Por Hermes Rodrigues Nery




  • Caminho na Cova da Iria – Foto: Hermes Rodrigues Nery.

No dia 12 de outubro deste “Ano da Fé”, quando celebramos, no Brasil, a festa de Nossa Senhora da Conceição Aparecida, Bento XVI recebeu no Vaticano, no mosteiro Mater Ecclesiae, onde está recolhido, a imagem de Nossa Senhora de Fátima. Sob sua coroa está a bala que feriu o beato João Paulo II, em 1981, na praça de São Pedro. Ratzinger foi o primeiro a rezar, tornando relevante este gesto, em meio a tudo o que está acontecendo em 2013, na vida da Igreja. Significativo, portanto, o fato de que dos dois “bispos vestidos de branco” que atualmente residem no Vaticano, Bento XVI foi quem rezou primeiro.

Sobre a mensagem de Fátima, Bento XVI, em 11 de maio de 2010, no avião, em sua chegada a Portugal, destacou “… a resposta verdadeira e fundamental que a Igreja deve dar, que nós, cada pessoa, devemos dar nesta situação. A novidade que podemos descobrir hoje, nesta mensagem, reside também no fato que os ataques ao Papa e à Igreja vêm não só de fora, mas que os sofrimentos da Igreja vêm justamente do interior da Igreja, do pecado que existe na Igreja. Também isso sempre foi sabido, mas hoje o vemos de um modo realmente terrificante: que a maior perseguição da Igreja não vem de inimigos externos, mas nasce do pecado na Igreja.”



E mais uma vez retomamos à pergunta do porque a consagração a Nossa Senhora (realizada por Pio XII e João Paulo II — já que Francisco evitou a expressão “consagração”, preferindo realizar um ”ato de entrega”) foi genérica, ao mundo, quando ela própria ordenou que fosse consagrada especificamente a Rússia, a fim de que os erros desta nação não se espalhassem pelo mundo.

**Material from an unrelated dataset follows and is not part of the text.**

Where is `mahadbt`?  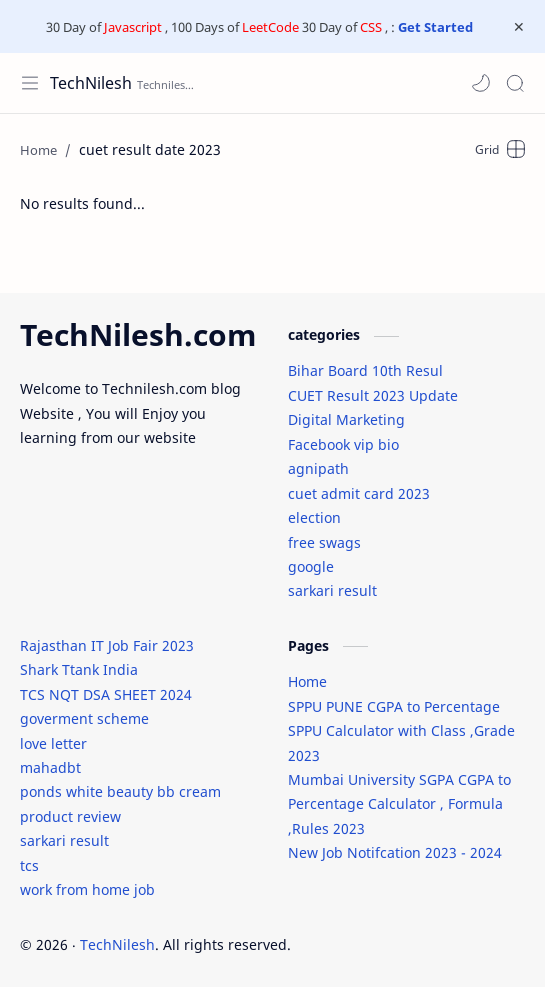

Enquanto São Pio X foi contundente em rechaçar o modernismo, “síntese de todas as heresias”, falta hoje, com mais vigor, que a Igreja recobre coragem para denunciar quais são os inimigos que “vêm justamente do interior da Igreja”, como salientou Bento XVI, e que agem corroendo por dentro a sã doutrina. Tais inimigos internos (infiltrados e hoje muitos deles em postos de decisão) são os que trabalham com estratégia gramsciana para agravar cada vez mais “o pecado que existe na Igreja”, pois agem com sutileza e sofisticação semântica, contra Cristo.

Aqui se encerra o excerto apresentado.